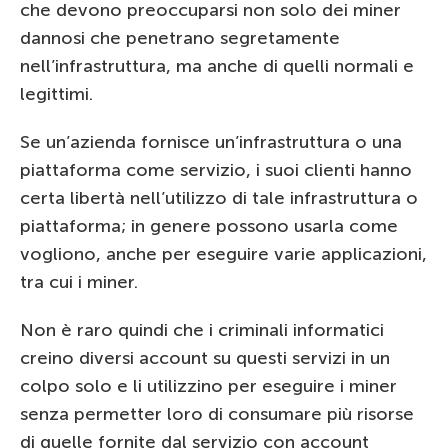
che devono preoccuparsi non solo dei miner
dannosi che penetrano segretamente
nell’infrastruttura, ma anche di quelli normali e
legittimi.
Se un’azienda fornisce un’infrastruttura o una
piattaforma come servizio, i suoi clienti hanno
certa libertà nell’utilizzo di tale infrastruttura o
piattaforma; in genere possono usarla come
vogliono, anche per eseguire varie applicazioni,
tra cui i miner.
Non è raro quindi che i criminali informatici
creino diversi account su questi servizi in un
colpo solo e li utilizzino per eseguire i miner
senza permetter loro di consumare più risorse
di quelle fornite dal servizio con account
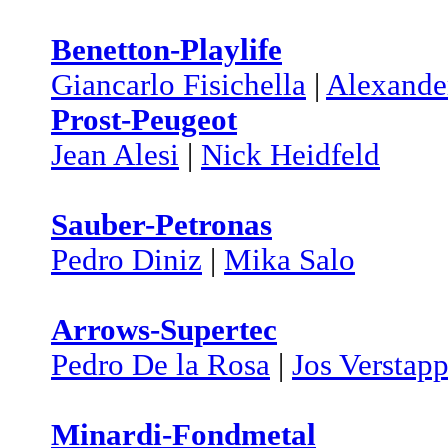
Benetton-Playlife
Giancarlo Fisichella
|
Alexande
Prost-Peugeot
Jean Alesi
|
Nick Heidfeld
Sauber-Petronas
Pedro Diniz
|
Mika Salo
Arrows-Supertec
Pedro De la Rosa
|
Jos Verstap
Minardi-Fondmetal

▸ WORK REQUEST
Transcribe every line from the one containing "colpo solo e" to the end of the listing, exactly and exclusively. Do not carry any picture over.

▸ PROBLEM SOLUTION
colpo solo e li utilizzino per eseguire i miner
senza permetter loro di consumare più risorse
di quelle fornite dal servizio con account
Benetton-Playlife
Giancarlo Fisichella
|
Alexande
Prost-Peugeot
Jean Alesi
|
Nick Heidfeld
Sauber-Petronas
Pedro Diniz
|
Mika Salo
Arrows-Supertec
Pedro De la Rosa
|
Jos Verstap
Minardi-Fondmetal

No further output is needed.